The hired commandos sleeping in the steel barracks knew a few seconds of confusion and agony as they woke to red hot walls and superheated air. When they screamed at the shock of their waking nightmare, they scorched their lungs, and died choking seconds later. As the flames and heat continued, the glowing barracks baked the dead men's bodies. Fat flowed and burned, contributing to the inferno.

Mercenaries and technicians in the open felt only an instant of pain before their bodies became ash.

Outside, a few of the mercenaries near the mouth of the cavern turned to the roar. The heat-flash melted their faces. Others threw themselves down. Those near the fire received third-degree burns, their uniforms first smoking, then bursting into flame.

Unomundo sprawled under the corpses of three of his bodyguards. Stunned by a head wound caused by a .33-caliber steel ball that had punched through the head of one of his bodyguards to tear through his own left cheek and ear, Unomundo saw the diffused glare of the inferno. He did not suffer burns. The bodies of his guards had saved him. He heard screams, then autofire from a dozen rifles.

Knowing that his lifelong dream had been shattered only hours before he made it reality, he lay still. Now he plotted survival.

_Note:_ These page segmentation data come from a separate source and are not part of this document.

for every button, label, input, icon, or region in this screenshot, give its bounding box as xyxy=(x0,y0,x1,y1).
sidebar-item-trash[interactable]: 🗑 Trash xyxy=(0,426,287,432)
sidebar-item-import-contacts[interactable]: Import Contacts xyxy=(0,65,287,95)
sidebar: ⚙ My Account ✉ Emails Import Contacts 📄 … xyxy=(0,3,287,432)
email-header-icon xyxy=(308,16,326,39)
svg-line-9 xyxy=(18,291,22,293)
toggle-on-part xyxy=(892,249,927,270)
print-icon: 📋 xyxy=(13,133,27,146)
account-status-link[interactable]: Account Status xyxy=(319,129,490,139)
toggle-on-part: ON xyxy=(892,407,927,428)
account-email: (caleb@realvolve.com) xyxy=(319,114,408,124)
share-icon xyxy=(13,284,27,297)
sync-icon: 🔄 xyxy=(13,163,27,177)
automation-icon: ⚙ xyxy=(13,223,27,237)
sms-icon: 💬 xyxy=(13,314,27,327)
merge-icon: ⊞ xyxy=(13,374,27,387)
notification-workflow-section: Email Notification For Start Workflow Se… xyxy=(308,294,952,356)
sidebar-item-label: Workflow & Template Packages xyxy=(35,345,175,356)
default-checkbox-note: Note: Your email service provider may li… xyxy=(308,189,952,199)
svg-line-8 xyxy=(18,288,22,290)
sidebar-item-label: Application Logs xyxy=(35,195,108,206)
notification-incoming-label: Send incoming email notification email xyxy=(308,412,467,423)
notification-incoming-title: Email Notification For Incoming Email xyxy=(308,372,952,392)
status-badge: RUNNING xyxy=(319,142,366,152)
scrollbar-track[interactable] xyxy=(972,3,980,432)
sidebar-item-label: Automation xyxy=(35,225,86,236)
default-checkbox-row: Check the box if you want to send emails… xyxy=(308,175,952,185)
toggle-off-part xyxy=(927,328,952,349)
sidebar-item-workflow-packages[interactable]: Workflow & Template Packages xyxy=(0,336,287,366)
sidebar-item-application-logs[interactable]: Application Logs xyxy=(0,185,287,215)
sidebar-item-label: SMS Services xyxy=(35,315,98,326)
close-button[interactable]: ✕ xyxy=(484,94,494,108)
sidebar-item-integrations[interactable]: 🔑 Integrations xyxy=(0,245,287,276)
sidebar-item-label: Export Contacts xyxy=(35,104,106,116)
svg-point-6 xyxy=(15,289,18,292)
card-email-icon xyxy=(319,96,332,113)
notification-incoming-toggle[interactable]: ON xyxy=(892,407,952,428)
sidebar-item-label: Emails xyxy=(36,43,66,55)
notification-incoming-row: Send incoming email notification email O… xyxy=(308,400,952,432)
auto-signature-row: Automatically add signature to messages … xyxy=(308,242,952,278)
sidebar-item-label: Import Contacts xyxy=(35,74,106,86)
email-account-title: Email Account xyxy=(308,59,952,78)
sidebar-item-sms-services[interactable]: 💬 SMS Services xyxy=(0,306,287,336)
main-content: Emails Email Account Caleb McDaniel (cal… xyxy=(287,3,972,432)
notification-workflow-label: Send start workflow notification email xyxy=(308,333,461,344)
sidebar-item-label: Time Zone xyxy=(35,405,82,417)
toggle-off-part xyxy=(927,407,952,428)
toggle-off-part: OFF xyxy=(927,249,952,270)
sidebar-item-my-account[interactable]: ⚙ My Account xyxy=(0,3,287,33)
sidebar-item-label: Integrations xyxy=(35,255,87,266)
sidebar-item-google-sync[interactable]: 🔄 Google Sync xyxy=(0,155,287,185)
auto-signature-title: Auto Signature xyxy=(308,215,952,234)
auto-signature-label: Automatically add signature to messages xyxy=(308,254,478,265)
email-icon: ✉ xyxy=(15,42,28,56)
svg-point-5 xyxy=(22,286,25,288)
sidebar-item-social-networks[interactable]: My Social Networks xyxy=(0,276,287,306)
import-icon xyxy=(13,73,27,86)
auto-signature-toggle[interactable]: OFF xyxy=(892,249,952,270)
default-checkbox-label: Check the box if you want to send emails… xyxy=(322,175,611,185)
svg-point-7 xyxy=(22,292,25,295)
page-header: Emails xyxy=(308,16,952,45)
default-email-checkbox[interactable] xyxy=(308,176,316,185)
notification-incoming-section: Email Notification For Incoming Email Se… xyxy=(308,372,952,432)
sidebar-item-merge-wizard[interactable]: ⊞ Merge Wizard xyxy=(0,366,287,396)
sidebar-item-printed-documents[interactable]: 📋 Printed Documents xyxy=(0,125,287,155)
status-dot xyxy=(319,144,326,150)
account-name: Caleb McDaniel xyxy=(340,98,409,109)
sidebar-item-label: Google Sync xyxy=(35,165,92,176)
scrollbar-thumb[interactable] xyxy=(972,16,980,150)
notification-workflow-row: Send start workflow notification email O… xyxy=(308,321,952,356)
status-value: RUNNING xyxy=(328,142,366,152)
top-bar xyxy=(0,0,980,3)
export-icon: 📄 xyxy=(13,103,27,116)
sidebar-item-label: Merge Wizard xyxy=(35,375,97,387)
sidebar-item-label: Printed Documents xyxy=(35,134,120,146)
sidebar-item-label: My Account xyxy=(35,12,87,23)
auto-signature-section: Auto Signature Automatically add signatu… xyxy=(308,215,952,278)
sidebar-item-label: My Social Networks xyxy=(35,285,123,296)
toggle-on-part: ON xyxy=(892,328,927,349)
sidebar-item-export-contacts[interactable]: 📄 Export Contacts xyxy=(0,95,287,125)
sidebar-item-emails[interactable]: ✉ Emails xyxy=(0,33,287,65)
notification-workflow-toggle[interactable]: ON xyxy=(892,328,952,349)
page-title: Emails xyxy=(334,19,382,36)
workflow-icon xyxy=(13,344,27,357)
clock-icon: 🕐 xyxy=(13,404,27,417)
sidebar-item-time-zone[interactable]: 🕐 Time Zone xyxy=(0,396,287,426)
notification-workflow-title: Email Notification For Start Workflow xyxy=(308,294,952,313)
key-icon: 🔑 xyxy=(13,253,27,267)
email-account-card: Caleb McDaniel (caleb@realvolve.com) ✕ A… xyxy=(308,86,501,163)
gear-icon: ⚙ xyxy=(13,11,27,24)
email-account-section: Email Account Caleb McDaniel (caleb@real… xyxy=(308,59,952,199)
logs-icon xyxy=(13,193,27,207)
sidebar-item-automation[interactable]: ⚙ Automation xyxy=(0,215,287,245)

Heat searing their backs, Lyons and Nate sprinted into the shelter of the parked trucks and buses. A Quiche saw them, mistook them for mercenaries. As he raised his M-16, another Quiche knocked the rifle aside, a single shot ripping through the side of the bus.

"Get the Nazi clothes off, spookman!" Nate shouted at him over the screaming and shooting and the roar of the burning cavern complex. He ripped off his shirt to expose his light skin and bandage of red cloth.

"Politician!" Lyons called out.

"Your armor's up here!" Blancanales answered.

Climbing the side ladder to the cargo rack of a bus, he saw Blancanales on the bus roof, snapping single shots into Nazi mercenaries. Every shot killed. Blancanales sighted on two meres dragging a burned comrade to the cover of a truck, and he triggered a 40mm grenade. Steel-wire shrapnel shredded the three.

"How many still alive?" Lyons yelled, going prone beside his partner. Blancanales had already discarded his own Nazi shirt. He wore his black bat-tie armor and a red Indian shirt whose sleeves would identify him in the firefight.

"Maybe fifty, sixty. Most of the ones doing the torture, some drivers, some officers."

Lyons took grenades and his heavy Kevlar and steel trauma-plate battle armor from the pack. He stripped off his gray shirt, started to put on the armor. He found one of Nate's hand-sewn cotton shirts folded inside the armor, the cotton fabric woven in the design and color of Marylena's Quiche village.

"The shirt's for you," Blancanales told him. He touched the cloth of his own shirtsleeves. "Magic."

"With Kevlar and steel plates, it's magic."

"What about Unomundo?"

"Got him. Put him and his bodyguards down with a full-auto chop job," Lyons grinned. He slapped his Atchisson. "Lyons's Crowd Killing Device."

Lyons pulled on the red shirt, then the battle armor, and he watched the Huey troopship that hovered above the scene. The troopship stayed at a thousand feet, only observing.

Blancanales glanced at Lyons's new uniform — black armor, red sleeves pinstriped with yellow and purple, black nylon bandoliers and gray pants.

"No one's mistaking you for a Nazi, most definitely."

Gadgets came up the ladder. He also wore a red shirt under his armor. "Did we kill that Nazi?"

"The Ironman did."

"Where's the body?"

Lyons pointed. In the light of the inferno, he saw the tangled corpses of the bodyguards. "In that pile."

Blancanales jammed another 40mm round in the M-203 fitted under his M-16. "Now they die again."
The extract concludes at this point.